The 22-year-old studied engineering before winning family approval to begin modelling two years ago. Her brother is an actor and she accompanied him to auditions before trying out for a Lebanese show similar to Project Runway in which she was placed second. She discovered a career option that did not yet exist in her home country and was encouraged to try working in Paris by a Saudi agent. IMG snapped her up and the then Vogue editor Carine Roitfeld introduced her to Givenchy designer Riccardo Tisci who opened his 2010-11 show with her. French Vogue then featured her saying: "While the giants of cosmetics are finally beginning to fight over alternative and ethnic beauties, Hanaa, who is pushing for the independence of the Arab woman, could well become the figurehead of the post-orientalist movement."

The poised Ben Abdesslem has found herself thrust into the role of a defender of fashion and has become an advocate for aspiring designers in her home country and the potential opportunities the business offers Arab women. She works with several charities and has an interest in a United Nations development programme on democratic transition in Tunisia.

Turning Japanese

Academy Award-winner Jennifer Connelly has signed up as the first global spokesperson for Japanese beauty giant Shiseido. She will front for its premium Future Solution LX skincare range from spring.
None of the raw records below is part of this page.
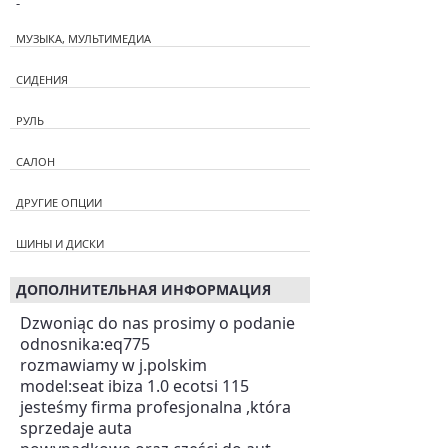
-
МУЗЫКА, МУЛЬТИМЕДИА
СИДЕНИЯ
РУЛЬ
САЛОН
ДРУГИЕ ОПЦИИ
ШИНЫ И ДИСКИ
ДОПОЛНИТЕЛЬНАЯ ИНФОРМАЦИЯ
Dzwoniąc do nas prosimy o podanie
odnosnika:eq775
rozmawiamy w j.polskim
model:seat ibiza 1.0 ecotsi 115
jesteśmy firma profesjonalna ,która
sprzedaje auta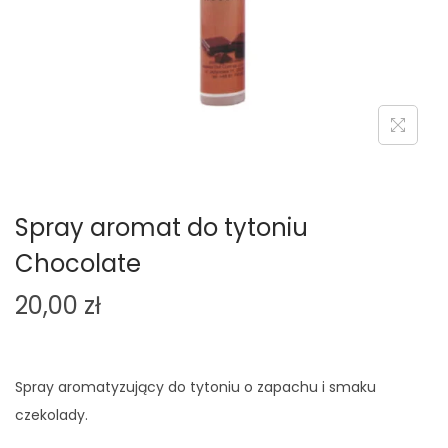
o
n
Spray aromat do tytoniu
Chocolate
20,00
zł
Spray aromatyzujący do tytoniu o zapachu i smaku
czekolady.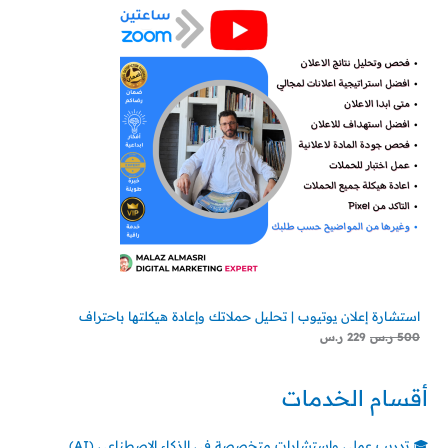
استشارة إعلان يوتيوب | تحليل حملاتك وإعادة هيكلتها باحتراف
500
ر.س
229
ر.س
أقسام الخدمات
🎓 تدريب عملي واستشارات متخصصة في الذكاء الاصطناعي (AI)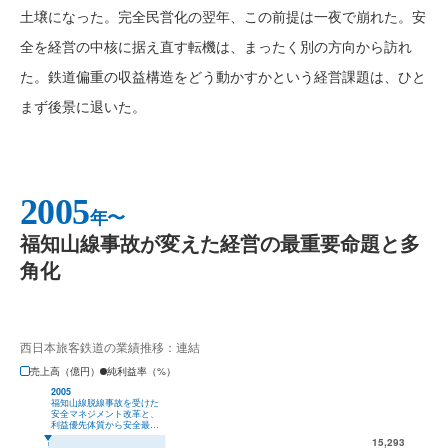
土壌になった。完全民営化の翌年、この前提は一夜で崩れた。安
全を経営の中核に据え直す転機は、まったく別の方向から訪れ
た。鉄道偏重の収益構造をどう動かすかという経営課題は、ひと
まず後景に退いた。
2005
年〜
福知山線事故が変えた経営の最重要命題と多
角化
西日本旅客鉄道の業績推移：連結
売上高（億円）
純利益率（%）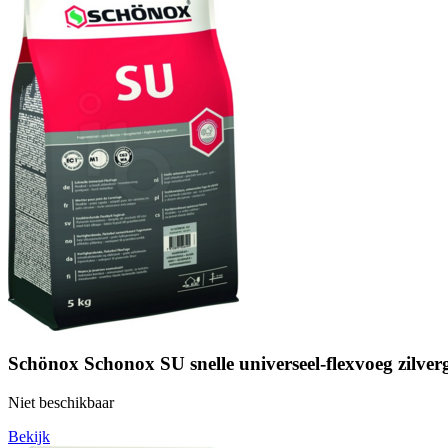
Schönox Schonox SU snelle universeel-flexvoeg zilverg
Niet beschikbaar
Bekijk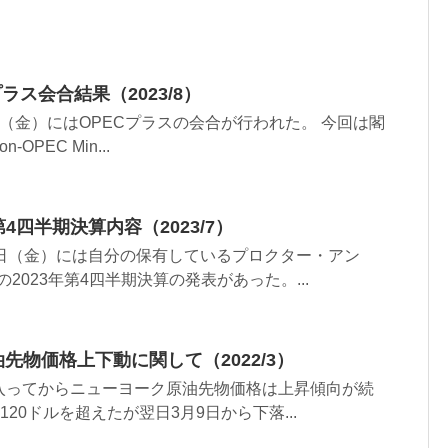
プラス会合結果（2023/8）
4日（金）にはOPECプラスの会合が行われた。 今回は閣
-OPEC Min...
第4四半期決算内容（2023/7）
月28日（金）には自分の保有しているプロクター・アン
2023年第4四半期決算の発表があった。...
油先物価格上下動に関して（2022/3）
月に入ってからニューヨーク原油先物価格は上昇傾向が続
120ドルを超えたが翌日3月9日から下落...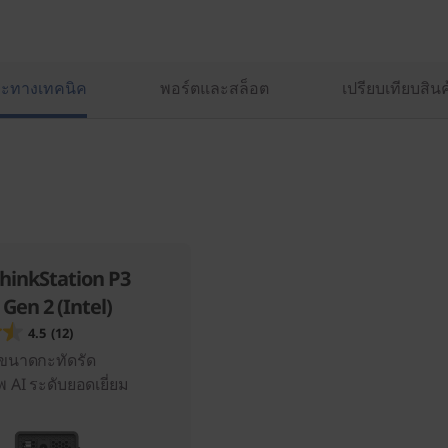
าะทางเทคนิค
พอร์ตและสล็อต
เปรียบเทียบสินค
hinkStation P3
 Gen 2 (Intel)
4.5
(12)
นขนาดกะทัดรัด
 AI ระดับยอดเยี่ยม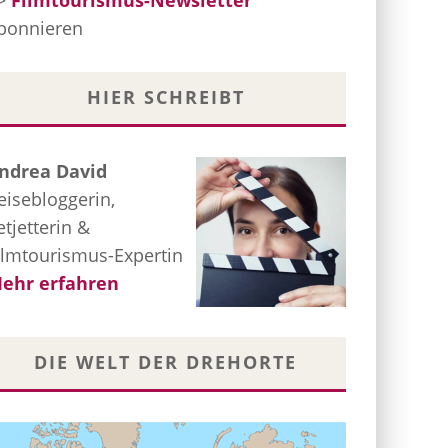
>
Filmtourismus-Newsletter
bonnieren
HIER SCHREIBT
ndrea David
eisebloggerin,
etjetterin &
ilmtourismus-Expertin
ehr erfahren
DIE WELT DER DREHORTE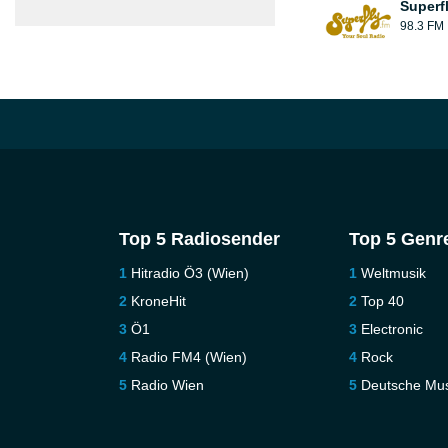
Superf
98.3 FM
Top 5 Radiosender
Top 5 Genr
Hitradio Ö3 (Wien)
Weltmusik
KroneHit
Top 40
Ö1
Electronic
Radio FM4 (Wien)
Rock
Radio Wien
Deutsche Mus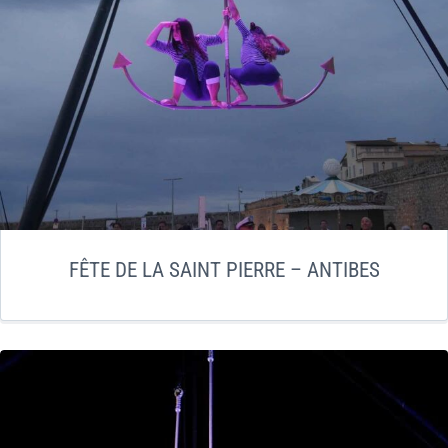
FÊTE DE LA SAINT PIERRE – ANTIBES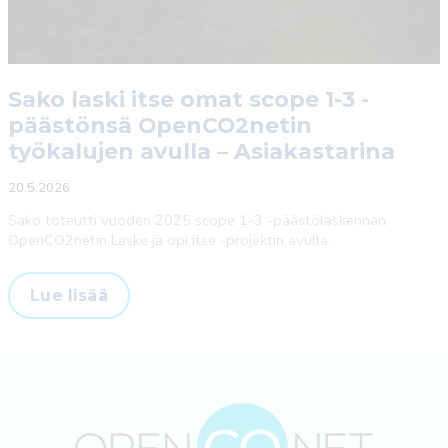
Sako laski itse omat scope 1-3 -
päästönsä OpenCO2netin
työkalujen avulla – Asiakastarina
20.5.2026
Sako toteutti vuoden 2025 scope 1-3 -päästölaskennan
OpenCO2netin Laske ja opi itse -projektin avulla.
Sako
Lue lisää
laski
itse
omat
scope
1-
3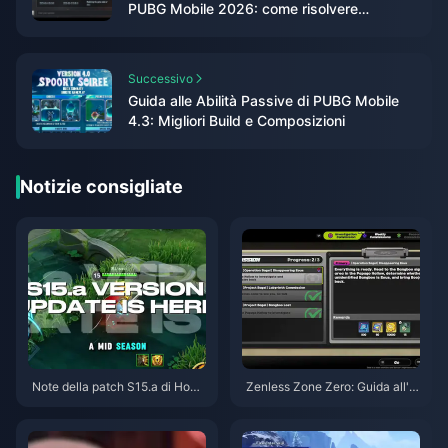
PUBG Mobile 2026: come risolvere
10030/10031
Successivo
Guida alle Abilità Passive di PUBG Mobile
4.3: Migliori Build e Composizioni
Notizie consigliate
Note della patch S15.a di Hono
Zenless Zone Zero: Guida all'O
r of Kings | Agosto 2026
perazione Bagel | Agosto 2026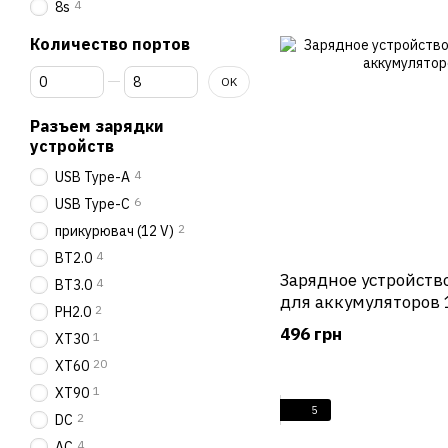
4
8s
Количество портов
От Количество портов
До Количество портов
OK
Разъем зарядки
устройств
4
USB Type-A
6
USB Type-C
2
прикурювач (12 V)
4
BT2.0
Зарядное устройство
4
BT3.0
для аккумуляторов 
2
PH2.0
496 грн
1
XT30
20
XT60
1
XT90
5
2
DC
4
AC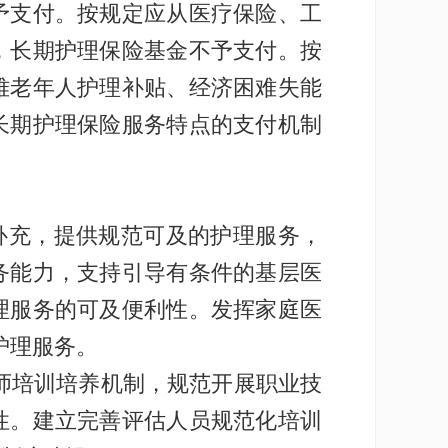
予支付。按规定应从医疗保险、工
，长期护理保险基金不予支付。按
难老年人护理补贴、经济困难失能
长期护理保险服务特点的支付机制
补充，提供规范可及的护理服务，
务能力，支持引导有条件的基层医
理服务的可及便利性。发挥家庭医
护理服务。
师培训培养机制，规范开展职业技
性。建立完善评估人员规范化培训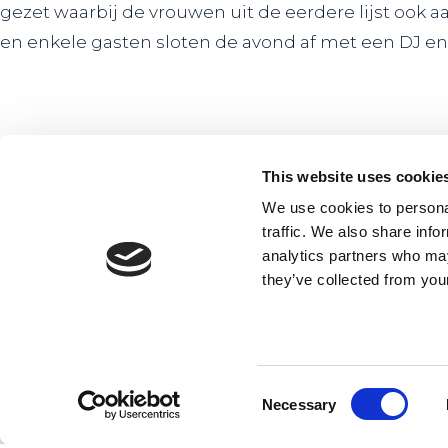
gezet waarbij de vrouwen uit de eerdere lijst ook
en enkele gasten sloten de avond af met een DJ en
To news overview
This website uses cookie
We use cookies to personal
traffic. We also share info
Want to stay up to
analytics partners who may
latest news?
they’ve collected from your
Want to stay up to date with the late
innovators and entrepreneurs with
Check the latest news.
Consent
Necessary
Selection
Sign up for the newsletter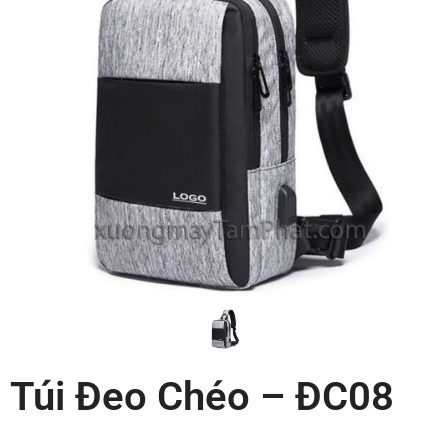
Túi Đeo Chéo – ĐC08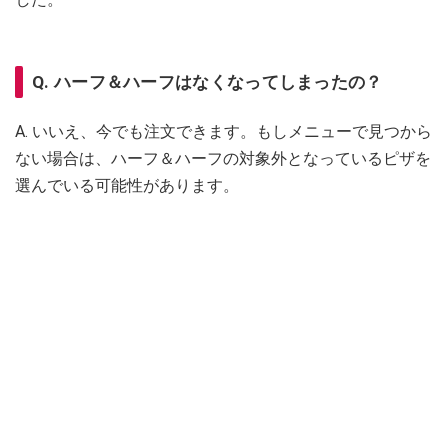
Q. ハーフ＆ハーフはなくなってしまったの？
A. いいえ、今でも注文できます。もしメニューで見つから
ない場合は、ハーフ＆ハーフの対象外となっているピザを
選んでいる可能性があります。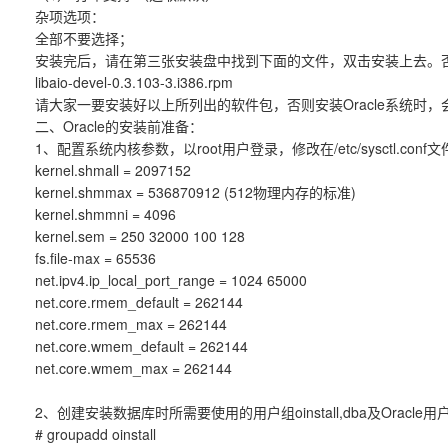
杂项选项：
全部不要选择；
安装完后，请在第三张安装盘中找到下面的文件，双击安装上去。否则
libaio-devel-0.3.103-3.i386.rpm
请大家一要安装好以上所列出的软件包，否则安装Oracle系统时
二、Oracle的安装前准备：
1、配置系统内核参数，以root用户登录，修改在/etc/sysctl.c
kernel.shmall = 2097152
kernel.shmmax = 536870912 (512物理内存的标准)
kernel.shmmni = 4096
kernel.sem = 250 32000 100 128
fs.file-max = 65536
net.ipv4.ip_local_port_range = 1024 65000
net.core.rmem_default = 262144
net.core.rmem_max = 262144
net.core.wmem_default = 262144
net.core.wmem_max = 262144
2、创建安装数据库时所需要使用的用户组oinstall,dba及Oracle用
# groupadd oinstall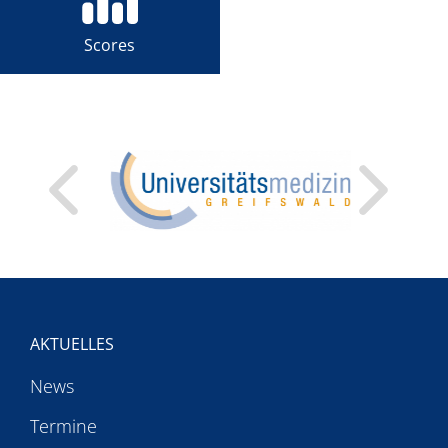
Scores
AKTUELLES
News
Termine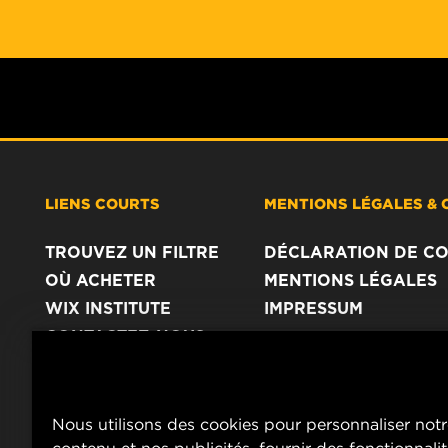
LIENS COURTS
MENTIONS LÉGALES & 
TROUVEZ UN FILTRE
DÉCLARATION DE CO
OÙ ACHETER
MENTIONS LÉGALES
WIX INSTITUTE
IMPRESSUM
CONTACTEZ-NOUS
Nous utilisons des cookies pour personnaliser not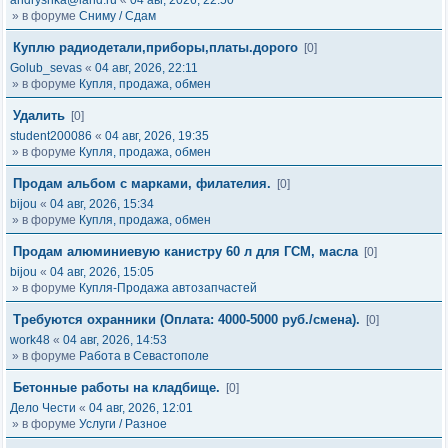
andryshka@land.ru
«
04 авг, 2026, 22:50
» в форуме
Сниму / Сдам
Куплю радиодетали,приборы,платы.дорого
[0]
Golub_sevas
«
04 авг, 2026, 22:11
» в форуме
Купля, продажа, обмен
Удалить
[0]
student200086
«
04 авг, 2026, 19:35
» в форуме
Купля, продажа, обмен
Продам альбом с марками, филателия.
[0]
bijou
«
04 авг, 2026, 15:34
» в форуме
Купля, продажа, обмен
Продам алюминиевую канистру 60 л для ГСМ, масла
[0]
bijou
«
04 авг, 2026, 15:05
» в форуме
Купля-Продажа автозапчастей
Требуются охранники (Оплата: 4000-5000 руб./смена).
[0]
work48
«
04 авг, 2026, 14:53
» в форуме
Работа в Севастополе
Бетонные работы на кладбище.
[0]
Дело Чести
«
04 авг, 2026, 12:01
» в форуме
Услуги / Разное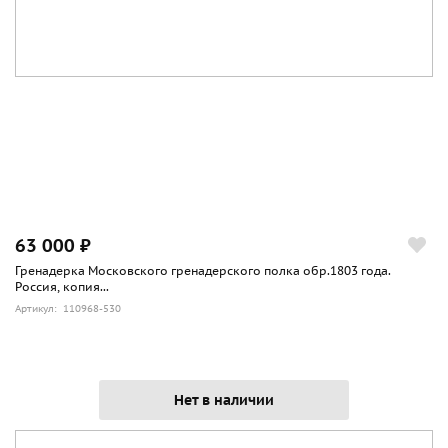
63 000 ₽
Гренадерка Московского гренадерского полка обр.1803 года.
Россия, копия...
Артикул: 110968-530
Нет в наличии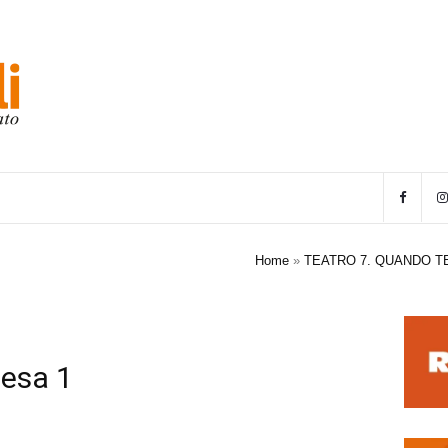
Home
»
TEATRO 7. QUANDO T
tesa 1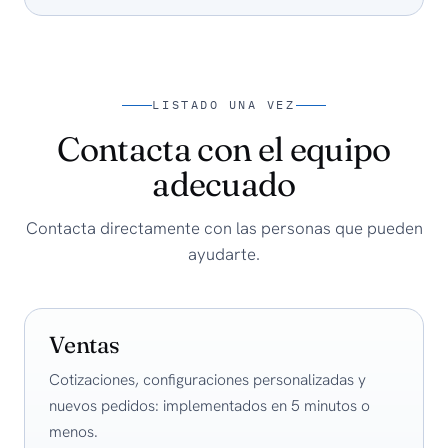
LISTADO UNA VEZ
Contacta con el equipo
adecuado
Contacta directamente con las personas que pueden
ayudarte.
Ventas
Cotizaciones, configuraciones personalizadas y
nuevos pedidos: implementados en 5 minutos o
menos.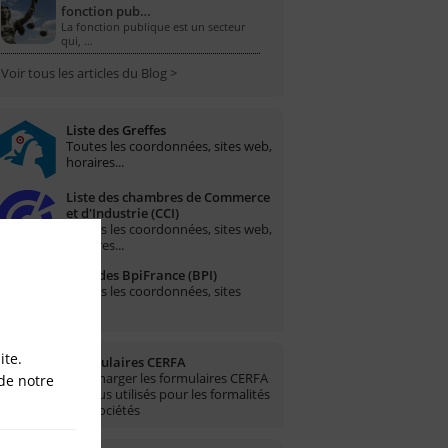
fonction pub…
La fonction publique est un secteur
qui, …
Voir tous les articles du Blog >
Liste des Greffes
Toutes les coordonnées, sites web,
horaires...
Liste des chambres de Commerce
et d'Industrie (CCI)
Toutes les coordonnées, sites web,
horaires...
Liste des BpiFrance (BPI)
Toutes les coordonnées, sites
web...
ite.
Formulaires CERFA
Télécharger les formulaires CERFA
de notre
les plus utilisés pour les formalités
des sociétés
The association is not new; more than two decades ago as a young model she appeared in an Asian advertising campaign for its makeup. "We are thrilled to welcome Jennifer back to our family as we celebrate our 140th anniversary," said Hiroshi Maruyama, general manager of international marketing. "We believe that she portrays the essence of the Future Solution LX line perfectly and that her inner and outer beauty will inspire our customers."

Nature's bounty

It's a bumper year for New Zealand avocados, so eat up secure in the knowledge they are good for you. If you do have surplus of the tasty treat then you can also use them as a natural beauty aid. Companies including Antipodes already rely on avocado oil as a key ingredient, but the flesh can also be applied direct to your skin as a moisture treatment.

"Avocado contains oil beneficial to rejuvenating your skin so is great for repairing and protecting dry skin. This natural ingredient is also loaded with antioxidants and fatty acids to help prevent sun damage and premature ageing. Vitamin E helps eliminate cellular waste and encourages the growth of new skin cells," explains Midge Munro, communications manager of the Avocado Growers Association.

Try crescents of the flesh as an eye mask or mash up half an avocado and mix well with a beaten egg yolk for a mask to place on the face and neck. Relax for 20 minutes then remove with warm water and a face cloth, before a cool rinse.

Those with oily skin can substitute egg yolk for egg white and add a teaspoon of lemon juice for a tailor-made mask. Or add a couple of spoons of oatmeal to the above mix to make a blended paste which can be left on hands, elbows or feet for 20 minutes where it will serve as an exfoliant. The inside of an avocado peel can also be gently rubbed in upward motions on a dry face where it will deposit an enriching oil residue. Avocado season runs until April.